With the latest release of Cloudera DataFlow for the Public Cloud (CDF-PC) we added new CLI capabilities that allow you to automate data flow deployments, making it easier than ever before to incorporate Apache NiFi flow deployments into your CI/CD pipelines. This blog post walks you through the data flow development lifecycle and how you can use APIs in CDP Public Cloud to fully automate your flow deployments.
Understanding the data flow development lifecycle
Like any other software application, NiFi data flows go through a development, testing and production phase. While key NiFi features like visual flow design and interactive data exploration are front and center during the development phase, operational features like resource management, auto-scaling and performance monitoring become crucial once a data flow has been deployed in production and business functions depend on it.
CDF-PC, the first cloud-native runtime for Apache NiFi data flows, is focused on operationalizing NiFi data flows in production by providing resource isolation, auto-scaling and detailed KPI monitoring for flow deployments.
At the same time, Flow Management for Cloudera Data Hub provides a traditional NiFi experience focused on visual flow design and interactive data exploration. Together, Flow Management for Data Hub and Cloudera DataFlow for the Public Cloud provide all the capabilities you need to support the entire data flow development lifecycle from development to production.
Developing data flows with version control
As Figure 1 shows, Flow Management for Data Hub provides an ideal environment that allows developers to quickly iterate on their data flows until they’re ready to be deployed in production. Every Flow Management cluster comes preinstalled with NiFi Registry making it easy for developers to version control their data flows.
Note: While version controlling data flows is not required for manually exporting data flows from the NiFi canvas, it is a prerequisite for automating data flow export using the NiFi Registry API.
To start version controlling a data flow, simply right click the process group you want to version, select Version and Start version control.
In the next window, use the Bucket selection to associate your data flow with a particular project or team and specify a Flow Name. Optionally you can also provide a Flow Description and Version Comments.
Once your data flow version has been saved to the NiFi Registry, you will notice a green tick appearing on your NiFi process group indicating that the process group is current and represents the latest version which is stored in the NiFi Registry.
Changing your data flow logic in the NiFi canvas introduces local changes that are not yet synchronized to the NiFi Registry. Right click on the process group, select Version and Commit local changes to create a new version that includes your recent changes.
Note: If you are planning to export your data flows from the development environment using the NiFi Registry API, make sure that any local changes you want to include have been committed back to the Registry.
Now that you are familiar with versioning your data flows in your development environment, let’s look at how you can export these versions and deploy them using CDF-PC.

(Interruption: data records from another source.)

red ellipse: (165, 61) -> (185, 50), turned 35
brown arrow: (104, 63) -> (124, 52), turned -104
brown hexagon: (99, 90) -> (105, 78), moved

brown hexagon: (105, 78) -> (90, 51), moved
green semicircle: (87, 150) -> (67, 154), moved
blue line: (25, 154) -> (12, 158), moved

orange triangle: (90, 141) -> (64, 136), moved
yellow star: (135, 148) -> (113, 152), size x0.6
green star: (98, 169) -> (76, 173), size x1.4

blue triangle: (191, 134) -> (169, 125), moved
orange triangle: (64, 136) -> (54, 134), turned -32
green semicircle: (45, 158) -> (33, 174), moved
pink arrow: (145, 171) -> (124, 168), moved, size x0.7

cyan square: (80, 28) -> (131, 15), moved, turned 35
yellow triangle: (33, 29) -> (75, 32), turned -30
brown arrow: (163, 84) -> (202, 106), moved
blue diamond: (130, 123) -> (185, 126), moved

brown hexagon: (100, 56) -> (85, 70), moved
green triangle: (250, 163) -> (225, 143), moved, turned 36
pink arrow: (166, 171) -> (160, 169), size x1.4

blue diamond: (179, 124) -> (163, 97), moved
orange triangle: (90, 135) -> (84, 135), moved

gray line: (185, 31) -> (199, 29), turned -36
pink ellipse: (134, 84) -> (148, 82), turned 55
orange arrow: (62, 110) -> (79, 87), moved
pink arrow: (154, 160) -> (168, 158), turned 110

Exporting data flows from Flow Management for Data Hub
Apache NiFi 1.11 introduced a new Download flow definition capability which exports the data flow logic of a process group. The export includes any controller services that exist in the selected process group as well as parameter contexts that have been assigned to the selected process group.
To manually export a flow definition from the NiFI canvas, right click the process group you want to export and select Download flow definition to obtain the flow definition in JSON format. This method exports the current process group from NiFi including any local changes which might not have been committed to the NiFi Registry yet. Since this operation does not rely on the NiFi Registry, you can download the flow definitions without versioning your data flows.

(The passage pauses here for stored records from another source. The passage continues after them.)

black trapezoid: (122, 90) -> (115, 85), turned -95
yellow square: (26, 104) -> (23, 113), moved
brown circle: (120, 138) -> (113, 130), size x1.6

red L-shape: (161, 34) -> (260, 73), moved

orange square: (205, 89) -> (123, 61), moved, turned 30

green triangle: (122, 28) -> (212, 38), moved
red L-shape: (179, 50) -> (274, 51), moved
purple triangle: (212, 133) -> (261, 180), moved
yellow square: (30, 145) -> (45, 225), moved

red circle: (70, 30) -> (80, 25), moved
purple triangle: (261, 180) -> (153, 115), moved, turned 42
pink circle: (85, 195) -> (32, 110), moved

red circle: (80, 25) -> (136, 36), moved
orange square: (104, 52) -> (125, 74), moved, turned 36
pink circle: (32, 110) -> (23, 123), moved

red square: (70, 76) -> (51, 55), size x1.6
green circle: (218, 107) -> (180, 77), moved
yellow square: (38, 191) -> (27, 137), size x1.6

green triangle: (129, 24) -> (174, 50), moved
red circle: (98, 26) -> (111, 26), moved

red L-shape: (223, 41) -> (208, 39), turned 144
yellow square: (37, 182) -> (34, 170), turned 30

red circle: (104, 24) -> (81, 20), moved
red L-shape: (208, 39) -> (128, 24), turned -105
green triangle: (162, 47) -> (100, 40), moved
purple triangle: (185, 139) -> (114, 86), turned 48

Exporting data flows using the NiFi Registry API
Downloading flow definitions right from the NiFi canvas is easy but it requires a manual action. One way to automate this process is to directly use the NiFi Registry API which allows you to programmatically export any version of your data flow that has been stored in the Registry.
Note: To use the NiFi Registry approach you have to version your data flows as explained in the previous section.
In CDP Public Cloud, endpoints like the NiFi Registry API are protected and exposed through a central Apache Knox proxy. To obtain the NiFi Registry API endpoint, navigate to your Flow Management Data Hub cluster and select the Endpoints tab.
Copy the NiFi Registry Rest URL and use it as the base URL to construct your Rest calls. Refer to the Apache NiFi Registry Rest API documentation for all available API calls. First, you want to export the latest version of your data flow from the Registry, therefore the endpoint you need to use is /buckets/{bucketId}/flows/{flowId}/versions/latest .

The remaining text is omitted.